In the face of all this, it is my responsibility and duty as secretary of defense to make every effort to modernize our nuclear forces in such a way that the United States retains the capability to deter the Soviet Union from ever beginning a nuclear war. We must take the steps necessary to match the Soviet Union’s greatly improved nuclear capability.

That is exactly why we must have a capability for a survivable and enduring response—to demonstrate that our strategic forces could survive Soviet strikes over an extended period. Thus we believe we could deter any attack. Otherwise we would be tempting them to employ nuclear weapons or try to blackmail us. In short, we cannot afford to place ourselves in the position where the survivability of our deterrent would force the President to choose between using our strategic forces before they were destroyed or surrendering.

Those who object to a policy that would strengthen our deterrent, then, would force us into a more dangerous, hair-triggered posture. Forces that must be used in the very first instant of an enemy attack are not the tools of a prudent strategy. A posture that encourages Soviet nuclear adventurism is not the basis of an effective deterrent. Our entire strategic program, including the development of a response capability that has been so maligned in the press recently, has been developed with the express intention of assuring that nuclear war will never be fought.

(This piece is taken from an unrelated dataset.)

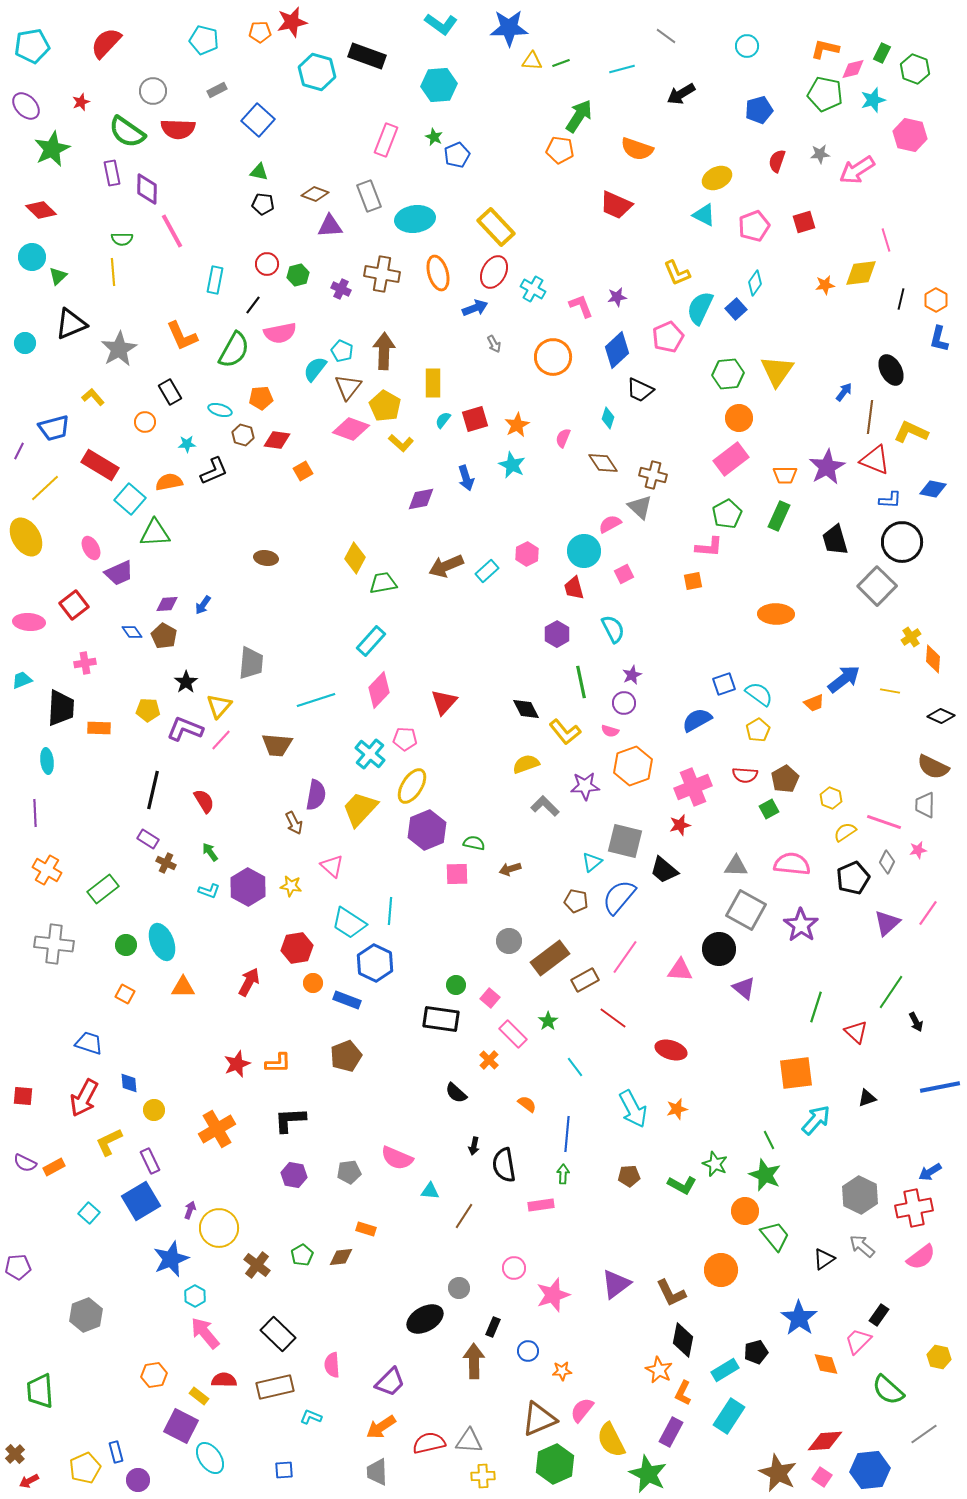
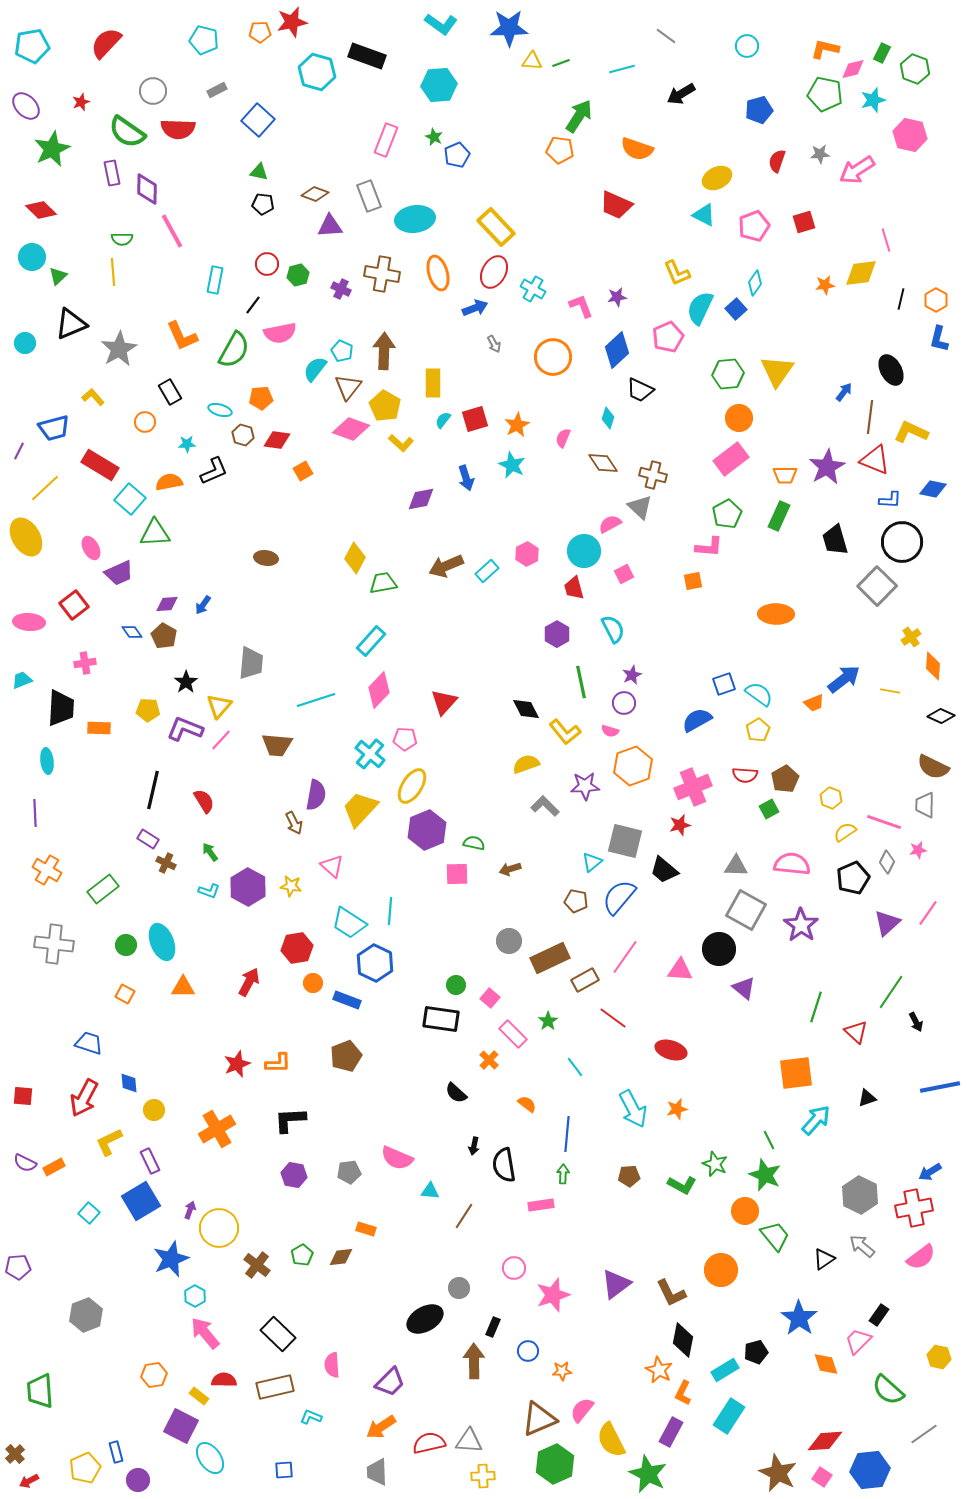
orange diamond at (933, 659): moved 7 px down
brown rectangle at (550, 958): rotated 12 degrees clockwise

I know that this doctrine of deterrence is a difficult paradox to understand. It is an uncomfortable way to keep the peace. We understand deterrence and accept the fact that we must do much more in order to continue to keep the peace. It is my fervent hope that all can understand and accept this so that we can avoid the sort of sensationalist treatment of every mention of the word “nuclear” that only serves to distort our policy and to frighten people all over the world. Our policy is peace, and we deeply believe that the best and surest road to peace is to secure and maintain an effective and credible deterrent.

The purpose of US policy remains to prevent aggression through an effective policy of deterrence—the very goal which prompted the formation of the North Atlantic Alliance, an alliance which is as vital today as it was the day it was formed.